**Work task**
Every line below that holds "rotarydrone" must be copied.

[Collected data entries]
++++++
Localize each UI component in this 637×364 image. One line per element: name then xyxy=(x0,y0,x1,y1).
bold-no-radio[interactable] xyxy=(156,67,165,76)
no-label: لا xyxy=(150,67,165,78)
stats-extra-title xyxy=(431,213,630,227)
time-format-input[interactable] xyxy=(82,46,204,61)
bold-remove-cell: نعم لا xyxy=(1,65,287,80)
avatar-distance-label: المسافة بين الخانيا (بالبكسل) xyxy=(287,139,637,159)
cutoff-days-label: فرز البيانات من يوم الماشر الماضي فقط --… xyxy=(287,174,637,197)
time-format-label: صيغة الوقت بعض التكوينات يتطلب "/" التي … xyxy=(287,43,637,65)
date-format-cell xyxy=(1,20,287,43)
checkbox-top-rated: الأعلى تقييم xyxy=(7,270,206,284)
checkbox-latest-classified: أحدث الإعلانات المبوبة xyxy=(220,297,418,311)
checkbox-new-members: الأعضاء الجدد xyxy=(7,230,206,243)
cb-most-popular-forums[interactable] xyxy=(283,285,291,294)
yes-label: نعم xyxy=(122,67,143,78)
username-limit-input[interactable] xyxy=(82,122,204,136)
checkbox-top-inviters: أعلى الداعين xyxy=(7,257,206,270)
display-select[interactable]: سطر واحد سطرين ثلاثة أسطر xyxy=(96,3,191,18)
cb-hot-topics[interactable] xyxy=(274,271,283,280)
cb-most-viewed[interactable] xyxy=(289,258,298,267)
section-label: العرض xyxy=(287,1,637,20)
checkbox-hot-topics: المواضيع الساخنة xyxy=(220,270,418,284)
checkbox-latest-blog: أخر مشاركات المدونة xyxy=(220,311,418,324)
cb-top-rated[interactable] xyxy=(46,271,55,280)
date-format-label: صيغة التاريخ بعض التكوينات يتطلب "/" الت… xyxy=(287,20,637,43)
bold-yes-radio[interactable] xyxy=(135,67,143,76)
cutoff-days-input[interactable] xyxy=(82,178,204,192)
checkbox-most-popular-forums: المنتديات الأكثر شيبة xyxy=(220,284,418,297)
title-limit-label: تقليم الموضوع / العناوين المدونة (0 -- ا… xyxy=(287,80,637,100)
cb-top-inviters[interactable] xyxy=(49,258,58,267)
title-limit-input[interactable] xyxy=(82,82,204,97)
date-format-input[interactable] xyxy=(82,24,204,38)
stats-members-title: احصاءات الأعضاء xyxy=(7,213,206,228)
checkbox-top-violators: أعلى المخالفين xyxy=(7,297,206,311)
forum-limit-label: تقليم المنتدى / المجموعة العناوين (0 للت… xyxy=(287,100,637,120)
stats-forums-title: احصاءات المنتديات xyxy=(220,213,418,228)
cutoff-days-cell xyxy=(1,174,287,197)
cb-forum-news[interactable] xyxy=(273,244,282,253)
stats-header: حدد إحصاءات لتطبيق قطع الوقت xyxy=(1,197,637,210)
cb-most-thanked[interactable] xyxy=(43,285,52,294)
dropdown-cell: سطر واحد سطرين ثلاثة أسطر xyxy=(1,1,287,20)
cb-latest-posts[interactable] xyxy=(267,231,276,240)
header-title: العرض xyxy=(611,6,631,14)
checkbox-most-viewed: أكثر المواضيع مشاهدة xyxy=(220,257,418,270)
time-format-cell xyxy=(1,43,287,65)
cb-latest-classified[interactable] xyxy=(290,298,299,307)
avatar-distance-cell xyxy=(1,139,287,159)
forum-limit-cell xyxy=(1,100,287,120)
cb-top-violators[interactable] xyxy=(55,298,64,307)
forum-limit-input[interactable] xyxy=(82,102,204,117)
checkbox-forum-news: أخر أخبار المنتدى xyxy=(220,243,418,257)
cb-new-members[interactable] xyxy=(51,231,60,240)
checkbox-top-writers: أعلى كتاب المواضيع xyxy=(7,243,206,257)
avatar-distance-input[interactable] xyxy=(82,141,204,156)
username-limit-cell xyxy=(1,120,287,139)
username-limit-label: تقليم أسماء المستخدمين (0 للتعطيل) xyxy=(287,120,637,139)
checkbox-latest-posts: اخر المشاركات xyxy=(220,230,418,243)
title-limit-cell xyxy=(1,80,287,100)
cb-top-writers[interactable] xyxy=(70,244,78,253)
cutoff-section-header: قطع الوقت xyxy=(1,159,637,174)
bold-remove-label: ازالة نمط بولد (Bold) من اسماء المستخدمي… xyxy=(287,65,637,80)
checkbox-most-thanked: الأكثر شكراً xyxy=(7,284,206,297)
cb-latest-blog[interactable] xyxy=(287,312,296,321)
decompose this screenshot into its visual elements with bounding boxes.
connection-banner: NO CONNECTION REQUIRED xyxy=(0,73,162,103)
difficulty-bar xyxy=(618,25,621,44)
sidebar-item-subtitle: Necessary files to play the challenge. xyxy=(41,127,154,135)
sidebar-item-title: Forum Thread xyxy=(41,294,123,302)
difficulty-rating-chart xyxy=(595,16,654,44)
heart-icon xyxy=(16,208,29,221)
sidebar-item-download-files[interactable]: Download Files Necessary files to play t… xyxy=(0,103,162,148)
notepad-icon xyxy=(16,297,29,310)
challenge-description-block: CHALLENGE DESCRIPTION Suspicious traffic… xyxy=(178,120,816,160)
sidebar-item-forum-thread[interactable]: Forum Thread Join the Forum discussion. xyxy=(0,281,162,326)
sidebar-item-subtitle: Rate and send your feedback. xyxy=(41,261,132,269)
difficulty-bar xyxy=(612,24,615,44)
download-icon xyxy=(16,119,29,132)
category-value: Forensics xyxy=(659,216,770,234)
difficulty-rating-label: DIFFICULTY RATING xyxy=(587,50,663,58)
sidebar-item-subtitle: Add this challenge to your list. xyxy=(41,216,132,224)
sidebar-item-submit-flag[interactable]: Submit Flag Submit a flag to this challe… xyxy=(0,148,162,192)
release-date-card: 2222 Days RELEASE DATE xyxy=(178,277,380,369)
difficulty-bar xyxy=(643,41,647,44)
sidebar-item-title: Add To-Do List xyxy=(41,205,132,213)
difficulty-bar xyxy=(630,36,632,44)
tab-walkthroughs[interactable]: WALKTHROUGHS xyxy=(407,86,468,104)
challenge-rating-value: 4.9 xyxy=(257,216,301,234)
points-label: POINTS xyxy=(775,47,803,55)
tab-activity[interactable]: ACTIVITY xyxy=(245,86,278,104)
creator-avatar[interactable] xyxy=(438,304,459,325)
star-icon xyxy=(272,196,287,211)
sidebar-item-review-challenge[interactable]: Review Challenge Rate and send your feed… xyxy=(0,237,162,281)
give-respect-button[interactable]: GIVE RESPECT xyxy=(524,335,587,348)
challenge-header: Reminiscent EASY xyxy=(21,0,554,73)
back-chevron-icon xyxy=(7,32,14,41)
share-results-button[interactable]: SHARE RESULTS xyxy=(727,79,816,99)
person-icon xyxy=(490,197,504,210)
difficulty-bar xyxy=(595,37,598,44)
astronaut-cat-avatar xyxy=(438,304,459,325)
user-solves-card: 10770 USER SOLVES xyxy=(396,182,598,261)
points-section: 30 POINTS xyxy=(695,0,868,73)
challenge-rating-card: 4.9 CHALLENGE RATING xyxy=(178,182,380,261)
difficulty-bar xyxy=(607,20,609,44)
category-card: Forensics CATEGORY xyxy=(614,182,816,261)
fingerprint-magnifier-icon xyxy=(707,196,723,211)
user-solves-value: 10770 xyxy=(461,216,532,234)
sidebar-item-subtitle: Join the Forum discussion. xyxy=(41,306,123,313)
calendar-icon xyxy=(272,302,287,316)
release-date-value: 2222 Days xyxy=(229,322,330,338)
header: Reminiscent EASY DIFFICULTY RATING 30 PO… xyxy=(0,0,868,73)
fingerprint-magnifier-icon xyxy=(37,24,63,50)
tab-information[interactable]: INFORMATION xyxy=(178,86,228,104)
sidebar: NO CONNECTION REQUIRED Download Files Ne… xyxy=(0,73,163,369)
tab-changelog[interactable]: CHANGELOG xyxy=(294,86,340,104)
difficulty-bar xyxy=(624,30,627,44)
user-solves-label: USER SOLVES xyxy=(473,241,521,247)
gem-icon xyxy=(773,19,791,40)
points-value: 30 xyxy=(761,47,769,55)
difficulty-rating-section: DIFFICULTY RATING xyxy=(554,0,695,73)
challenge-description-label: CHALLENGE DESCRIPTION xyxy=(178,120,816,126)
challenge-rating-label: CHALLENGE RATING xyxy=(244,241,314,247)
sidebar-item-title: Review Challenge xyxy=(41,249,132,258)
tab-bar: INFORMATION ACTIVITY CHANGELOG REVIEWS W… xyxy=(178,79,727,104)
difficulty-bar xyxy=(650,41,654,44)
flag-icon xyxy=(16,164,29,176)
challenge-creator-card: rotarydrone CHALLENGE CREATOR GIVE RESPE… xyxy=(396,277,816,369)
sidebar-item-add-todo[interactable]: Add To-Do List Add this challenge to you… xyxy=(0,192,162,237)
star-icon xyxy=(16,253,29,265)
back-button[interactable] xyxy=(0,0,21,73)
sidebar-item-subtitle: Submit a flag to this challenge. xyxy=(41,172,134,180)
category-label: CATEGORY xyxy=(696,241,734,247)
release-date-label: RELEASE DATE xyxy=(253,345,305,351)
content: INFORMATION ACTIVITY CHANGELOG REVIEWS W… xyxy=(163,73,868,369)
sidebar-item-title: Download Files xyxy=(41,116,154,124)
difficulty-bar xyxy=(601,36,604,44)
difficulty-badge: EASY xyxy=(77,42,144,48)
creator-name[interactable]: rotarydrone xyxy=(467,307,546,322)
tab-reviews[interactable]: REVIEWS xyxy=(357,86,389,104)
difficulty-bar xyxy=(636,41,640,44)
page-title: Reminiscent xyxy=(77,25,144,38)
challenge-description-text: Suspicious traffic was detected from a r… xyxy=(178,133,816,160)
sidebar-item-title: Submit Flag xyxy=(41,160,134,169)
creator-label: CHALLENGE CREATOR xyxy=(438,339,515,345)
++++++
**Output of the task**
challenge-creator-card: rotarydrone CHALLENGE CREATOR GIVE RESPE… xyxy=(396,277,816,369)
creator-name[interactable]: rotarydrone xyxy=(467,307,546,322)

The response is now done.